The MOWA Band of Choctaw Indians is a state-recognized tribe, located in southwest Alabama, with a population largely based in southern Washington County and some membership in northern Mobile County. 

The term MOWA is a portmanteau of Mobile and Washington Counties. They were formerly named the Mobile-Washington County Band of Choctaw Indians of South Alabama. 

The MOWA Band of Choctaw claims to descend from Choctaw people who evaded Indian Removal in the 1830s and remained in Alabama. The Cherokee Nation includes the MOWA Band of Choctaw on its list of fraudulent tribes.

Petition for federal recognition 
The MOWA Band of Choctaw Indians sent a letter of intent for federal recognition in 1983. They completed their petition for federal acknowledgment in 1988. Kevin Gover (Pawnee), then Assistant Secretary for Indian Affairs, and the US Department of the Interior denied their petition in 1997 and again in 1999. 

The final determination stated that "the Alabama group did not descend from the historical Choctaw tribe or from any one of the other five tribes it claimed."

It went on to state, "The Final Determination noted that the petitioning group is derived from two core families that were resident in southwestern Alabama by the end of the first third of the nineteenth century. All persons on the petitioner's membership (3,960) roll descend from these two families. About one percent of the members have documented Indian heritage but it derives from an ancestor whose grandchildren married into the petitioning group after 1880, and from another individual who married into the petitioning group in 1904. This insignificant Indian ancestry for a few individual members does not satisfy the criterion that the group as a whole descends from a historical tribe. The MOWA ancestors, most of whom were well documented, were not identified as American Indians or descendants of any particular tribe in the records made in their own life times."

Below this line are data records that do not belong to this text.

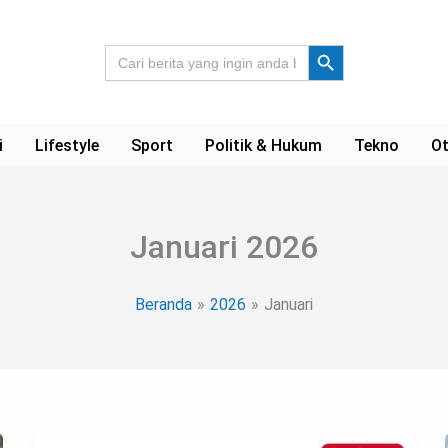
Search Button
Search
for:
i
Lifestyle
Sport
Politik & Hukum
Tekno
Ot
Januari 2026
Beranda
2026
Januari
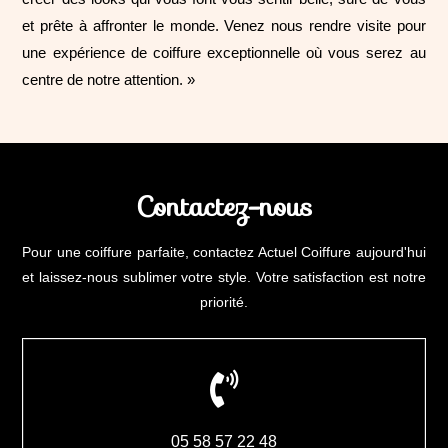
et prête à affronter le monde. Venez nous rendre visite pour
une expérience de coiffure exceptionnelle où vous serez au
centre de notre attention. »
Contactez-nous
Pour une coiffure parfaite, contactez Actuel Coiffure aujourd'hui
et laissez-nous sublimer votre style. Votre satisfaction est notre
priorité.

05
58
57
22
48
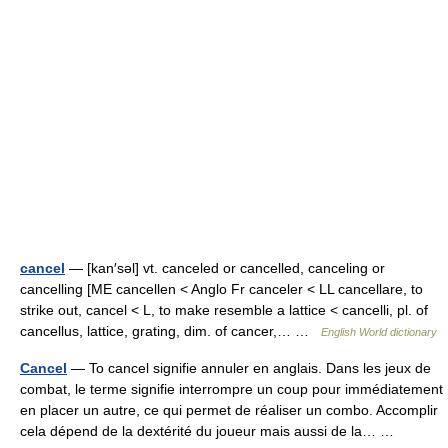
cancel
— [kan′səl] vt. canceled or cancelled, canceling or
cancelling [ME cancellen < Anglo Fr canceler < LL cancellare, to
strike out, cancel < L, to make resemble a lattice < cancelli, pl. of
cancellus, lattice, grating, dim. of cancer,… …
English World dictionary
Cancel
— To cancel signifie annuler en anglais. Dans les jeux de
combat, le terme signifie interrompre un coup pour immédiatement
en placer un autre, ce qui permet de réaliser un combo. Accomplir
cela dépend de la dextérité du joueur mais aussi de la… …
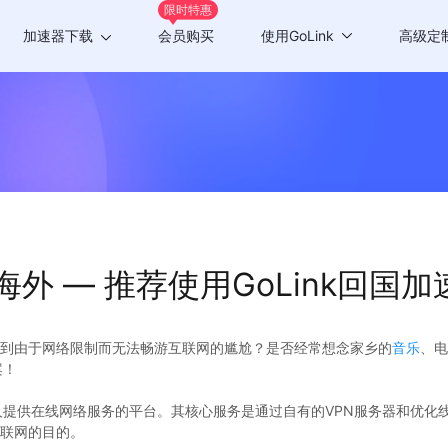
限时特惠
加速器下载
会员购买
使用GoLink
高级定
Windows版
游戏加速
Mac版
应用加速
Android版
iOS版
外 — 推荐使用GoLink回国加
TV版
Chrome插件
到由于网络限制而无法畅游互联网的尴尬？是否经常想念家乡的
音乐
、电
案！
华人提供在线网络服务的平台。其核心服务是通过自有的VPN服务器和优
联网的目的。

The MOWA Band of Choctaw requested a reconsideration of the Final Determination in 1998, and the US Department of the Interior reaffirmed its declining of the MOWA petition in 1999, stating, "The Final Determination concluded that there was no evidence that established Choctaw or other Indian ancestry of 99 percent of the MOWA membership. Rather, the evidence tended to disprove Indian ancestry."

State recognition 
In 1979, the State of Alabama formally acknowledged the MOWA Band of Mobile and Washington County as a state-recognized tribe, through legislation introduced by State Representative J. E. Turner. 

MOWA members Galas Weaver and Framon Weaver became active leaders in Indian affairs in the state of Alabama. Galas Weaver was instrumental to the formation of the Alabama Indian Affairs Commission, created by the 1984 Davis-Strong Act.

Reservation 

The MOWA is a rare state-recognized tribe with a reservation. The MOWA Reservation is a few miles west of US 43. It is 160 acres in size.

Organization
The organization descends from "three core families, the Weavers, Byrds, and Reeds. ... these families generally were classed as nonwhites, either as 'free persons of color' or black in the antebellum period, with certain individuals listed in government documents as white. Socially they were not accepted by local whites, and because they were free the MOWA ancestors were set apart from the enslaved blacks of the area," as historian Mark Edwin Miller writes. The isolated rural group increasingly identified as being American Indian and Choctaw in the 1960s. 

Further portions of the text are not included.